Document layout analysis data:
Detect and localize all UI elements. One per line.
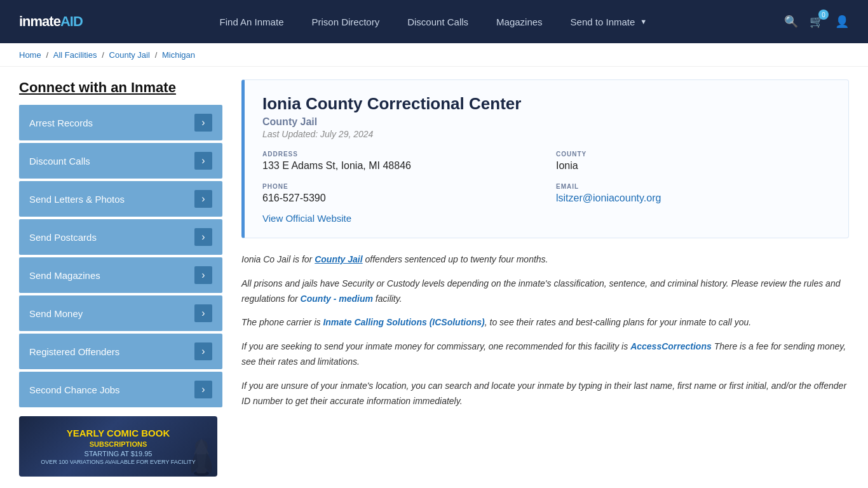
ad-banner[interactable]: YEARLY COMIC BOOK SUBSCRIPTIONS STARTING…: [19, 416, 217, 477]
phone-value: 616-527-5390: [262, 193, 537, 204]
chevron-right-icon: ›: [194, 381, 212, 398]
county-label: COUNTY: [556, 151, 831, 158]
facility-email-block: EMAIL lsitzer@ioniacounty.org: [556, 183, 831, 204]
facility-phone-block: PHONE 616-527-5390: [262, 183, 537, 204]
sidebar-item-registered-offenders[interactable]: Registered Offenders ›: [19, 334, 222, 369]
sidebar-item-label: Registered Offenders: [29, 346, 119, 357]
address-label: ADDRESS: [262, 151, 537, 158]
icsolutions-link[interactable]: Inmate Calling Solutions (ICSolutions): [323, 317, 484, 327]
county-jail-link[interactable]: County Jail: [315, 254, 362, 264]
sidebar-item-label: Send Money: [29, 308, 83, 319]
logo-area: inmateAID: [19, 13, 83, 30]
ad-note: OVER 100 VARIATIONS AVAILABLE FOR EVERY …: [41, 459, 196, 465]
sidebar-title: Connect with an Inmate: [19, 79, 222, 96]
access-corrections-link[interactable]: AccessCorrections: [630, 341, 712, 351]
header-icons: 🔍 🛒 0 👤: [784, 15, 849, 29]
breadcrumb-home[interactable]: Home: [19, 50, 41, 60]
breadcrumb: Home / All Facilities / County Jail / Mi…: [0, 43, 868, 67]
breadcrumb-all-facilities[interactable]: All Facilities: [53, 50, 97, 60]
sidebar-item-second-chance[interactable]: Second Chance Jobs ›: [19, 372, 222, 407]
search-icon: 🔍: [784, 15, 798, 28]
sidebar-item-send-magazines[interactable]: Send Magazines ›: [19, 257, 222, 293]
sidebar-item-arrest-records[interactable]: Arrest Records ›: [19, 105, 222, 140]
facility-county-block: COUNTY Ionia: [556, 151, 831, 172]
main-layout: Connect with an Inmate Arrest Records › …: [0, 67, 868, 488]
sidebar: Connect with an Inmate Arrest Records › …: [19, 79, 222, 477]
ad-title: YEARLY COMIC BOOK: [41, 428, 196, 439]
nav-find-inmate[interactable]: Find An Inmate: [206, 0, 298, 43]
ad-subtitle: SUBSCRIPTIONS: [41, 440, 196, 448]
chevron-right-icon: ›: [194, 114, 212, 132]
address-value: 133 E Adams St, Ionia, MI 48846: [262, 160, 537, 172]
sidebar-item-label: Discount Calls: [29, 156, 90, 166]
sidebar-item-send-postcards[interactable]: Send Postcards ›: [19, 219, 222, 255]
user-button[interactable]: 👤: [835, 15, 849, 29]
sidebar-item-discount-calls[interactable]: Discount Calls ›: [19, 143, 222, 179]
sidebar-item-send-money[interactable]: Send Money ›: [19, 295, 222, 331]
nav-discount-calls[interactable]: Discount Calls: [393, 0, 482, 43]
user-icon: 👤: [835, 15, 849, 28]
email-link[interactable]: lsitzer@ioniacounty.org: [556, 193, 661, 203]
facility-type: County Jail: [262, 116, 831, 128]
chevron-right-icon: ›: [194, 304, 212, 322]
sidebar-item-label: Second Chance Jobs: [29, 384, 120, 395]
chevron-right-icon: ›: [194, 228, 212, 246]
email-value: lsitzer@ioniacounty.org: [556, 193, 831, 204]
sidebar-item-send-letters[interactable]: Send Letters & Photos ›: [19, 181, 222, 217]
sidebar-item-label: Arrest Records: [29, 118, 93, 128]
facility-card: Ionia County Correctional Center County …: [241, 79, 849, 238]
desc-para1: Ionia Co Jail is for County Jail offende…: [241, 252, 849, 268]
sidebar-item-label: Send Magazines: [29, 270, 100, 281]
sidebar-item-label: Send Letters & Photos: [29, 194, 125, 205]
facility-updated: Last Updated: July 29, 2024: [262, 129, 831, 139]
desc-para3: The phone carrier is Inmate Calling Solu…: [241, 315, 849, 330]
chevron-right-icon: ›: [194, 266, 212, 284]
nav-send-to-inmate[interactable]: Send to Inmate ▼: [557, 0, 661, 43]
desc-para2: All prisons and jails have Security or C…: [241, 276, 849, 307]
facility-description: Ionia Co Jail is for County Jail offende…: [241, 252, 849, 409]
phone-label: PHONE: [262, 183, 537, 190]
breadcrumb-county-jail[interactable]: County Jail: [109, 50, 150, 60]
sidebar-menu: Arrest Records › Discount Calls › Send L…: [19, 105, 222, 407]
search-button[interactable]: 🔍: [784, 15, 798, 29]
facility-name: Ionia County Correctional Center: [262, 94, 831, 114]
county-medium-link[interactable]: County - medium: [301, 294, 373, 304]
chevron-down-icon: ▼: [640, 18, 647, 25]
chevron-right-icon: ›: [194, 190, 212, 208]
chevron-right-icon: ›: [194, 152, 212, 170]
desc-para5: If you are unsure of your inmate's locat…: [241, 379, 849, 409]
nav-magazines[interactable]: Magazines: [482, 0, 557, 43]
facility-address-block: ADDRESS 133 E Adams St, Ionia, MI 48846: [262, 151, 537, 172]
email-label: EMAIL: [556, 183, 831, 190]
logo: inmateAID: [19, 13, 83, 30]
county-value: Ionia: [556, 160, 831, 172]
site-header: inmateAID Find An Inmate Prison Director…: [0, 0, 868, 43]
cart-button[interactable]: 🛒 0: [810, 15, 824, 29]
nav-prison-directory[interactable]: Prison Directory: [297, 0, 393, 43]
ad-price: STARTING AT $19.95: [41, 450, 196, 458]
breadcrumb-michigan[interactable]: Michigan: [162, 50, 195, 60]
sidebar-item-label: Send Postcards: [29, 232, 97, 243]
cart-badge: 0: [818, 10, 829, 20]
main-nav: Find An Inmate Prison Directory Discount…: [206, 0, 661, 43]
content-area: Ionia County Correctional Center County …: [241, 79, 849, 477]
desc-para4: If you are seeking to send your inmate m…: [241, 339, 849, 370]
chevron-right-icon: ›: [194, 342, 212, 360]
facility-info-grid: ADDRESS 133 E Adams St, Ionia, MI 48846 …: [262, 151, 831, 204]
view-website-link[interactable]: View Official Website: [262, 213, 351, 224]
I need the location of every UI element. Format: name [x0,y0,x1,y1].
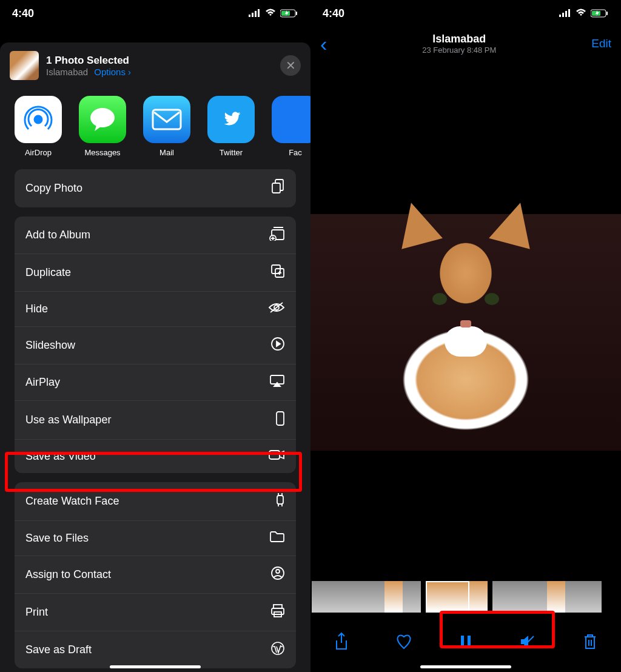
phone-share-sheet: 4:40 1 Photo Selected Islamabad Options … [0,0,310,672]
wifi-icon [264,7,277,20]
filmstrip-thumb[interactable] [565,581,583,613]
action-use-as-wallpaper[interactable]: Use as Wallpaper [15,400,296,439]
battery-charging-icon [591,9,609,18]
airdrop-icon [15,96,62,143]
app-label: Mail [159,148,174,157]
action-assign-to-contact[interactable]: Assign to Contact [15,556,296,593]
svg-rect-28 [559,15,561,17]
share-app-twitter[interactable]: Twitter [207,96,255,157]
back-button[interactable]: ‹ [320,33,327,54]
twitter-icon [207,96,255,143]
action-print[interactable]: Print [15,593,296,631]
share-button[interactable] [328,628,355,655]
filmstrip-thumb[interactable] [469,581,488,613]
filmstrip-group[interactable] [312,581,421,613]
action-label: Create Watch Face [25,495,119,508]
share-app-mail[interactable]: Mail [143,96,190,157]
mail-icon [143,96,190,143]
svg-point-23 [276,570,280,573]
close-icon: ✕ [286,58,296,73]
filmstrip-group-active[interactable] [426,581,488,613]
pause-button[interactable] [452,628,479,655]
svg-rect-34 [606,12,608,15]
delete-button[interactable] [577,628,603,655]
share-options-link[interactable]: Options › [94,67,131,77]
share-location: Islamabad [46,67,88,77]
status-bar-right: 4:40 [310,0,621,27]
share-apps-row[interactable]: AirDrop Messages Mail Twitter [0,91,310,169]
svg-rect-29 [562,13,564,17]
edit-button[interactable]: Edit [591,37,611,50]
svg-rect-6 [296,12,297,15]
filmstrip-thumb[interactable] [403,581,421,613]
svg-rect-31 [568,9,570,17]
mute-button[interactable] [514,628,541,655]
status-time: 4:40 [12,7,34,20]
svg-rect-24 [274,605,282,608]
facebook-icon [272,96,310,143]
action-label: Hide [25,303,48,315]
action-group-main: Add to Album Duplicate Hide Slideshow Ai… [15,217,296,473]
watch-icon [275,492,285,511]
close-button[interactable]: ✕ [280,55,301,76]
filmstrip-thumb[interactable] [529,581,547,613]
wifi-icon [575,7,587,20]
video-icon [268,449,285,463]
filmstrip-thumb[interactable] [583,581,602,613]
action-airplay[interactable]: AirPlay [15,364,296,400]
status-indicators [559,7,609,20]
action-save-as-draft[interactable]: Save as Draft [15,631,296,668]
svg-rect-35 [461,636,464,648]
filmstrip-thumb[interactable] [492,581,511,613]
svg-rect-36 [468,636,471,648]
filmstrip-thumb[interactable] [511,581,529,613]
filmstrip-thumb[interactable] [547,581,565,613]
phone-photo-viewer: 4:40 ‹ Islamabad 23 February 8:48 PM Edi… [310,0,621,672]
filmstrip-group[interactable] [492,581,602,613]
home-indicator[interactable] [420,665,511,668]
action-add-to-album[interactable]: Add to Album [15,217,296,254]
action-hide[interactable]: Hide [15,291,296,326]
home-indicator[interactable] [110,665,201,668]
nav-title-block: Islamabad 23 February 8:48 PM [422,33,496,55]
action-copy-photo[interactable]: Copy Photo [15,169,296,207]
filmstrip-thumb[interactable] [330,581,348,613]
filmstrip-thumb[interactable] [384,581,403,613]
eye-slash-icon [268,301,285,317]
share-app-airdrop[interactable]: AirDrop [15,96,62,157]
album-add-icon [269,226,285,244]
svg-point-27 [272,642,284,654]
filmstrip-thumb[interactable] [366,581,384,613]
action-save-to-files[interactable]: Save to Files [15,520,296,556]
action-label: Save as Video [25,450,96,463]
svg-rect-30 [565,11,567,17]
filmstrip-thumb[interactable] [312,581,330,613]
svg-rect-3 [258,9,260,17]
action-duplicate[interactable]: Duplicate [15,254,296,291]
action-label: Add to Album [25,229,90,241]
cellular-signal-icon [559,7,571,20]
photo-filmstrip[interactable] [310,581,621,613]
filmstrip-thumb-active[interactable] [426,581,469,613]
action-group-copy: Copy Photo [15,169,296,207]
action-save-as-video[interactable]: Save as Video [15,439,296,473]
filmstrip-thumb[interactable] [348,581,366,613]
svg-rect-2 [255,11,257,17]
app-label: Fac [289,148,302,157]
favorite-button[interactable] [391,628,417,655]
battery-charging-icon [280,9,298,18]
app-label: AirDrop [25,148,52,157]
action-slideshow[interactable]: Slideshow [15,326,296,364]
photo-viewer-area[interactable] [310,66,621,575]
action-label: Use as Wallpaper [25,414,111,426]
share-app-facebook[interactable]: Fac [272,96,310,157]
share-app-messages[interactable]: Messages [79,96,126,157]
action-label: AirPlay [25,376,60,389]
photo-nav-bar: ‹ Islamabad 23 February 8:48 PM Edit [310,27,621,61]
share-sheet-header: 1 Photo Selected Islamabad Options › ✕ [0,42,310,91]
action-group-secondary: Create Watch Face Save to Files Assign t… [15,482,296,668]
action-create-watch-face[interactable]: Create Watch Face [15,482,296,520]
svg-point-8 [90,108,115,127]
cellular-signal-icon [249,7,261,20]
nav-subtitle: 23 February 8:48 PM [422,45,496,55]
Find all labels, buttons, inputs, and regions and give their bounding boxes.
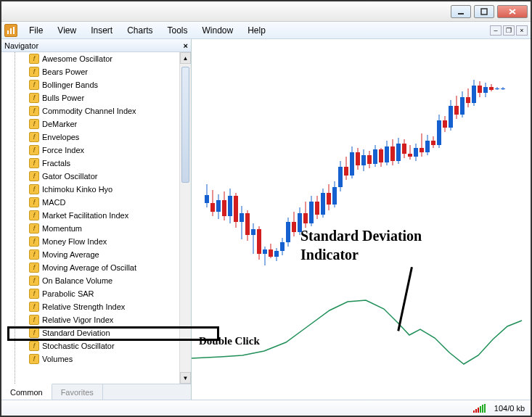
- svg-rect-88: [437, 120, 441, 145]
- svg-rect-74: [396, 144, 401, 161]
- tab-common[interactable]: Common: [1, 384, 52, 400]
- svg-rect-30: [269, 249, 273, 257]
- scroll-up-button[interactable]: ▲: [180, 52, 191, 64]
- indicator-label: Relative Vigor Index: [42, 315, 113, 324]
- indicator-item[interactable]: fEnvelopes: [1, 131, 179, 144]
- indicator-item[interactable]: fStandard Deviation: [1, 326, 179, 339]
- svg-rect-22: [245, 213, 250, 235]
- indicator-f-icon: f: [29, 171, 39, 181]
- annotation-title-line2: Indicator: [300, 247, 359, 263]
- chart-icon: [7, 26, 15, 35]
- indicator-label: Relative Strength Index: [42, 302, 125, 311]
- indicator-item[interactable]: fStochastic Oscillator: [1, 339, 179, 352]
- indicator-item[interactable]: fVolumes: [1, 352, 179, 366]
- indicator-item[interactable]: fBulls Power: [1, 91, 179, 104]
- navigator-tree[interactable]: fAwesome OscillatorfBears PowerfBollinge…: [1, 52, 191, 384]
- mdi-minimize-button[interactable]: –: [490, 25, 502, 36]
- chart-area[interactable]: Standard Deviation Indicator Double Clic…: [192, 39, 531, 400]
- indicator-f-icon: f: [29, 80, 39, 90]
- connection-icon: [473, 404, 486, 413]
- indicator-f-icon: f: [29, 106, 39, 116]
- indicator-item[interactable]: fMoving Average: [1, 248, 179, 261]
- svg-rect-86: [431, 141, 435, 145]
- menu-file[interactable]: File: [22, 24, 50, 37]
- indicator-label: Stochastic Oscillator: [42, 342, 115, 350]
- minimize-button[interactable]: [451, 5, 471, 18]
- indicator-item[interactable]: fAwesome Oscillator: [1, 52, 179, 65]
- indicator-item[interactable]: fOn Balance Volume: [1, 274, 179, 287]
- statusbar: 104/0 kb: [1, 400, 531, 416]
- indicator-item[interactable]: fCommodity Channel Index: [1, 104, 179, 117]
- indicator-label: Bears Power: [42, 67, 88, 76]
- indicator-f-icon: f: [29, 315, 39, 325]
- svg-rect-96: [460, 97, 465, 115]
- indicator-item[interactable]: fIchimoku Kinko Hyo: [1, 183, 179, 196]
- indicator-item[interactable]: fDeMarker: [1, 117, 179, 131]
- svg-rect-50: [327, 193, 331, 205]
- indicator-f-icon: f: [29, 249, 39, 260]
- menu-window[interactable]: Window: [195, 24, 241, 37]
- indicator-item[interactable]: fMarket Facilitation Index: [1, 209, 179, 222]
- svg-rect-56: [344, 167, 348, 176]
- indicator-label: Fractals: [42, 159, 70, 168]
- indicator-label: Market Facilitation Index: [42, 211, 128, 220]
- status-traffic: 104/0 kb: [494, 404, 525, 413]
- navigator-title: Navigator: [4, 41, 38, 50]
- indicator-item[interactable]: fRelative Strength Index: [1, 300, 179, 313]
- indicator-item[interactable]: fMomentum: [1, 222, 179, 235]
- navigator-header: Navigator ×: [1, 39, 191, 52]
- indicator-item[interactable]: fParabolic SAR: [1, 287, 179, 300]
- indicator-f-icon: f: [29, 236, 39, 247]
- svg-rect-104: [483, 87, 488, 93]
- indicator-f-icon: f: [29, 276, 39, 286]
- svg-rect-52: [332, 187, 337, 205]
- svg-rect-44: [309, 202, 314, 223]
- svg-rect-48: [321, 193, 325, 215]
- indicator-item[interactable]: fBollinger Bands: [1, 78, 179, 91]
- svg-rect-4: [7, 30, 9, 34]
- menu-tools[interactable]: Tools: [160, 24, 195, 37]
- indicator-item[interactable]: fGator Oscillator: [1, 170, 179, 183]
- navigator-close-button[interactable]: ×: [184, 41, 188, 50]
- svg-rect-76: [402, 144, 406, 154]
- close-button[interactable]: [497, 5, 528, 18]
- svg-rect-72: [390, 146, 395, 161]
- tab-favorites[interactable]: Favorites: [52, 384, 103, 400]
- menu-charts[interactable]: Charts: [120, 24, 160, 37]
- indicator-f-icon: f: [29, 289, 39, 299]
- svg-rect-14: [222, 200, 226, 216]
- svg-rect-42: [303, 213, 308, 223]
- svg-rect-6: [13, 27, 15, 34]
- menu-help[interactable]: Help: [240, 24, 273, 37]
- annotation-title-line1: Standard Deviation: [300, 228, 422, 244]
- menubar: FileViewInsertChartsToolsWindowHelp – ❐ …: [1, 22, 531, 39]
- svg-rect-98: [466, 97, 470, 103]
- indicator-item[interactable]: fFractals: [1, 157, 179, 170]
- mdi-restore-button[interactable]: ❐: [503, 25, 515, 36]
- svg-rect-24: [251, 229, 255, 235]
- indicator-f-icon: f: [29, 93, 39, 103]
- indicator-item[interactable]: fMoving Average of Oscillat: [1, 261, 179, 274]
- indicator-label: Moving Average: [42, 250, 99, 259]
- indicator-f-icon: f: [29, 119, 39, 129]
- scroll-down-button[interactable]: ▼: [180, 372, 191, 384]
- svg-rect-12: [216, 200, 221, 212]
- svg-rect-62: [361, 155, 366, 165]
- indicator-item[interactable]: fMACD: [1, 196, 179, 209]
- indicator-label: Awesome Oscillator: [42, 54, 112, 63]
- indicator-item[interactable]: fMoney Flow Index: [1, 235, 179, 248]
- svg-rect-54: [338, 167, 343, 187]
- menu-view[interactable]: View: [50, 24, 83, 37]
- tree-scrollbar[interactable]: ▲ ▼: [179, 52, 191, 384]
- svg-rect-94: [454, 106, 459, 115]
- menu-insert[interactable]: Insert: [83, 24, 120, 37]
- indicator-label: Bulls Power: [42, 94, 84, 102]
- mdi-close-button[interactable]: ×: [516, 25, 528, 36]
- maximize-button[interactable]: [474, 5, 494, 18]
- scroll-thumb[interactable]: [181, 67, 189, 183]
- svg-rect-64: [367, 155, 372, 164]
- indicator-item[interactable]: fRelative Vigor Index: [1, 313, 179, 326]
- indicator-label: Money Flow Index: [42, 237, 107, 246]
- indicator-item[interactable]: fBears Power: [1, 65, 179, 78]
- indicator-item[interactable]: fForce Index: [1, 144, 179, 157]
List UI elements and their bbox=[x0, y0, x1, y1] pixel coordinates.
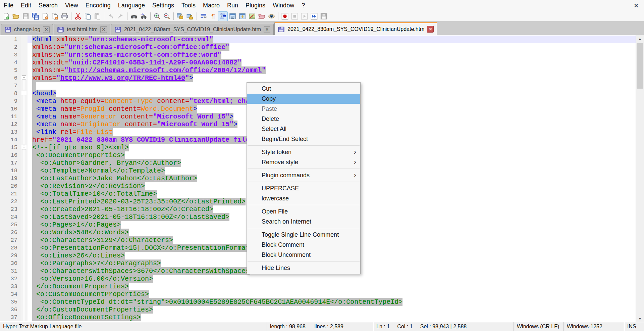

**Description of the task:** Whenever the string "fRelative" shows up in a line of the records, copy that line.

**Task response:**
- indicator-item[interactable]: fRelative Strength Index: [1, 300, 179, 313]
- indicator-item[interactable]: fRelative Vigor Index: [1, 313, 179, 326]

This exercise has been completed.